Garrison
Donor
In all seriousness:
1) More and better-trained pilots. Granted fuel is going to be a problem.
2) More fuel.
3) Standardize on a few types, but research and development need to continue.
4) Try for a knock-out blow on Allied bombers to gain some breathing time.
Jets cannot get into service much earlier, a month or two earlier possibly but NOT a year earlier. The Me-163 Komet is not really a bomber-killer unless fitted with photo-optic cells which allow 50mm shells mounted in the wingroots to fire directly up into a B-17 or B-24,
If you have enough well-trained pilots then something like the He-162 Volksjager might help a lot, if quality control can be obtained (hard to do with slave labor).
2) is pretty much impossible after Barbarossa, the synthetic fuel program was directly competing for resources with the immediate needs of the Wehrmacht and they made easy targets for Allied bombers.
3)Is what they did essentially, problem was that long series production meant concentrating on models that were increasingly obsolete.

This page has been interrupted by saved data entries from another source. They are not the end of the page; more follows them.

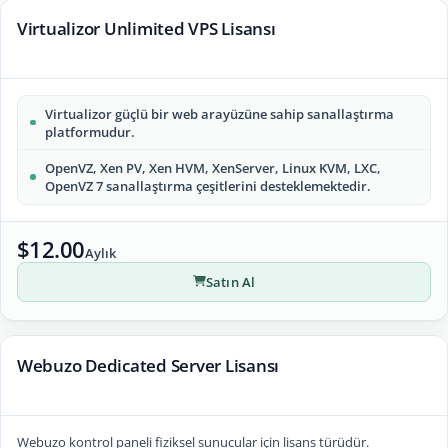
Virtualizor Unlimited VPS Lisansı
Virtualizor güçlü bir web arayüzüne sahip sanallaştırma
platformudur.
OpenVZ, Xen PV, Xen HVM, XenServer, Linux KVM, LXC,
OpenVZ 7 sanallaştırma çeşitlerini desteklemektedir.
$12.00
Aylık
Satın Al
Webuzo Dedicated Server Lisansı
Webuzo kontrol paneli fiziksel sunucular için lisans türüdür.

4) Again they sort of did this against the 8th Airforce, unfortunately it directly led to the P-51 being introduced as an escort, at which point the Luftwaffe was screwed.
The Me-163 is a complete waste of resources and the He-162 only came into being much later as a desperation measure. Post war testing suggested it was an effective plane, but only in the hands of a highly skilled pilot. Slave labour is pretty much a given for Luftwaffe production after 1942, there is no other source of labour.
The reality is that by the end of the war Germany had hundreds of advanced jet fighters just sitting in the tunnels at Nordhausen with neither the pilots nor the fuel to fly them. Technical tweaks in aircraft production are not going to save the 3rd Reich. The 'best' you might do is postpone the end of the war long enough for the A-Bomb to be used on Germany.